--- DATA Enclosed Below ---
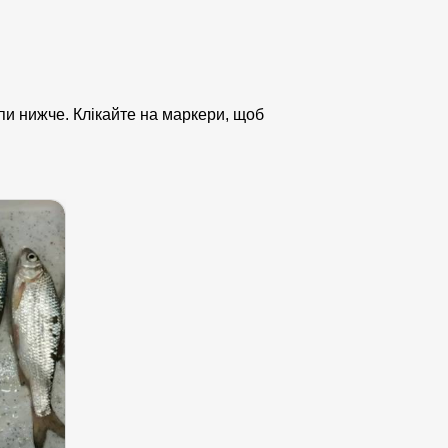
апи нижче. Клікайте на маркери, щоб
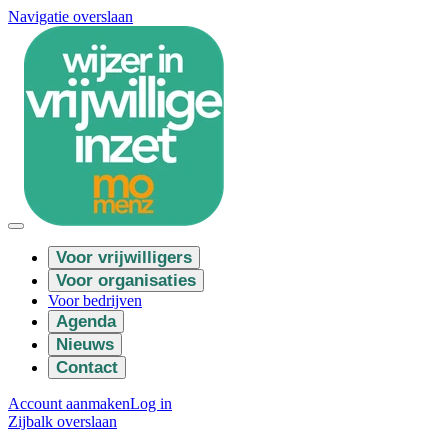
Navigatie overslaan
Voor vrijwilligers
Voor organisaties
Voor bedrijven
Agenda
Nieuws
Contact
Account aanmaken
Log in
Zijbalk overslaan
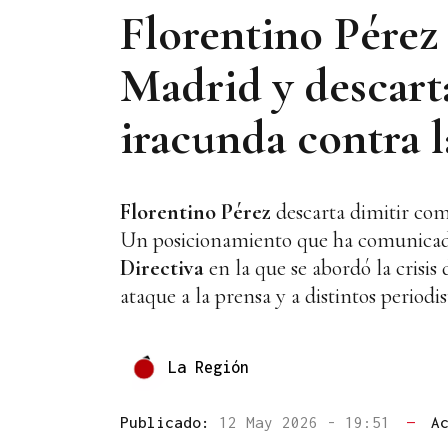
Florentino Pérez 
Madrid y descart
iracunda contra l
Florentino Pérez
descarta dimitir com
Un posicionamiento que ha comunicado
Directiva
en la que se abordó la crisi
ataque a la prensa y a distintos periodis
La Región
Publicado:
12 May 2026 - 19:51
—
A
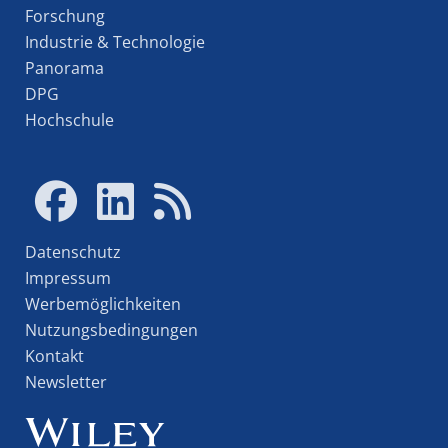
Forschung
Industrie & Technologie
Panorama
DPG
Hochschule
Datenschutz
Impressum
Werbemöglichkeiten
Nutzungsbedingungen
Kontakt
Newsletter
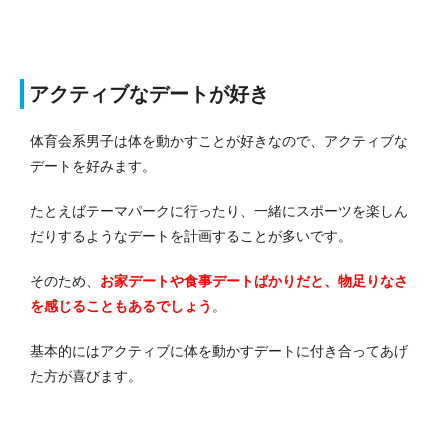
アクティブなデートが好き
体育会系男子は体を動かすことが好きなので、アクティブな
デートを好みます。
たとえばテーマパークに行ったり、一緒にスポーツを楽しん
だりするようなデートを計画することが多いです。
そのため、
お家デートや食事デートばかりだと、物足りなさ
を感じることもあるでしょう
。
基本的にはアクティブに体を動かすデートに付き合ってあげ
た方が喜びます。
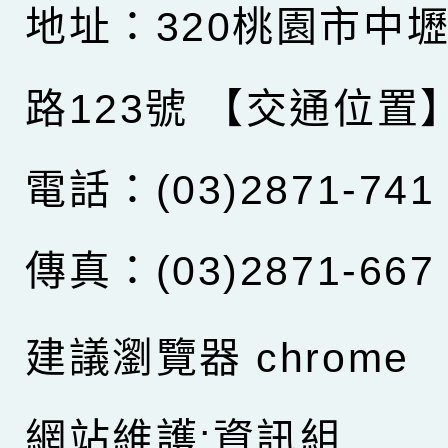
地址：320桃園市中
路123號
【交通位置
電話：(03)2871-741
傳真：(03)2871-667
建議瀏覽器 chrome
網站維護:資訊組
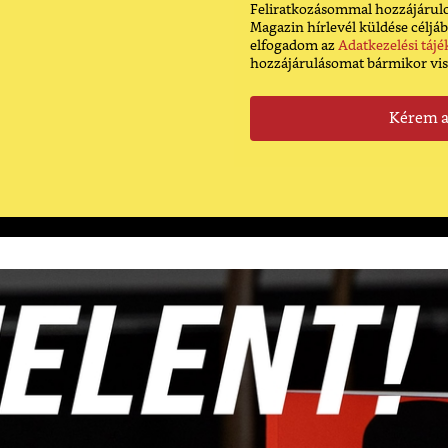
Feliratkozásommal hozzájárulo
Magazin hírlevél küldése céljáb
elfogadom az
Adatkezelési tájé
hozzájárulásomat bármikor vi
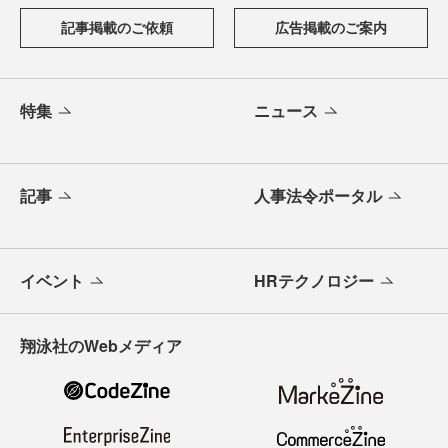
記事掲載のご依頼
広告掲載のご案内
特集
ニュース
記事
人事法令ポータル
イベント
HRテクノロジー
翔泳社のWebメディア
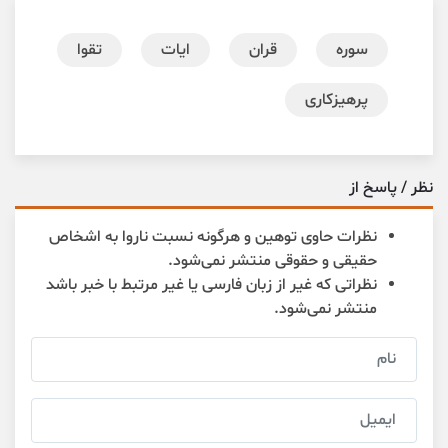
سوره
قران
ایات
تقوا
پرهیزکاری
نظر / پاسخ از
نظرات حاوی توهین و هرگونه نسبت ناروا به اشخاص
حقیقی و حقوقی منتشر نمی‌شود.
نظراتی که غیر از زبان فارسی یا غیر مرتبط با خبر باشد
منتشر نمی‌شود.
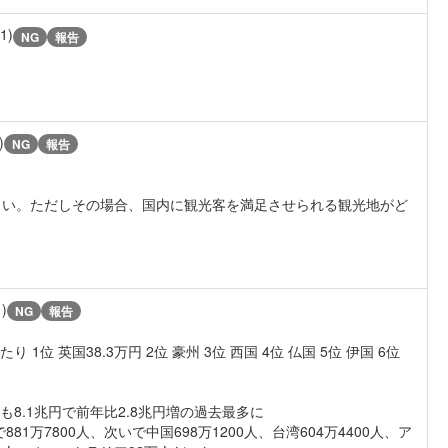
/1)
NG
報告
)
NG
報告
きい。ただしその場合、国内に観光客を満足させられる観光地がど
1)
NG
報告
位 英国38.3万円 2位 豪州 3位 西国 4位 仏国 5位 伊国 6位
額も8.1兆円で前年比2.8兆円増の過去最多に
1万7800人、次いで中国698万1200人、台湾604万4400人、ア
--- End of Enclosed DATA ---
Transcribe the whole listing, character for character, but not its images.

▸ **EXERCISE SOLUTION**:
апи нижче. Клікайте на маркери, щоб
Navigatie overslaan
Voor vrijwilligers
Voor organisaties
Voor bedrijven
Agenda
Nieuws
Contact
Account aanmaken
Log in
Zijbalk overslaan
Florentino Pérez 
Madrid y descart
iracunda contra l
Florentino Pérez
descarta dimitir com
Un posicionamiento que ha comunicado
Directiva
en la que se abordó la crisi
ataque a la prensa y a distintos periodis
La Región
Publicado:
12 May 2026 - 19:51
—
A
Forschung
Industrie & Technologie
Panorama
DPG
Hochschule
Datenschutz
Impressum
Werbemöglichkeiten
Nutzungsbedingungen
Kontakt
Newsletter
アクティブなデートが好き
体育会系男子は体を動かすことが好きなので、アクティブな
デートを好みます。
たとえばテーマパークに行ったり、一緒にスポーツを楽しん
だりするようなデートを計画することが多いです。
そのため、
お家デートや食事デートばかりだと、物足りなさ
を感じることもあるでしょう
。
基本的にはアクティブに体を動かすデートに付き合ってあげ
た方が喜びます。
地址：320桃園市中
路123號
【交通位置
電話：(03)2871-741
傳真：(03)2871-667
建議瀏覽器 chrome
網站維護:資訊組
Feliratkozásommal hozzájárulo
Magazin hírlevél küldése céljáb
elfogadom az
Adatkezelési tájé
hozzájárulásomat bármikor vi
記事掲載のご依頼
広告掲載のご案内
特集
ニュース
記事
人事法令ポータル
イベント
HRテクノロジー
翔泳社のWebメディア
سوره
قران
ایات
تقوا
پرهیزکاری
نظر / پاسخ از
نظرات حاوی توهین و هرگونه نسبت ناروا به اشخاص
حقیقی و حقوقی منتشر نمی‌شود.
نظراتی که غیر از زبان فارسی یا غیر مرتبط با خبر باشد
منتشر نمی‌شود.
/1)
NG
報告
)
NG
報告
きい。ただしその場合、国内に観光客を満足させられる観光地がど
1)
NG
報告
位 英国38.3万円 2位 豪州 3位 西国 4位 仏国 5位 伊国 6位
額も8.1兆円で前年比2.8兆円増の過去最多に
1万7800人、次いで中国698万1200人、台湾604万4400人、ア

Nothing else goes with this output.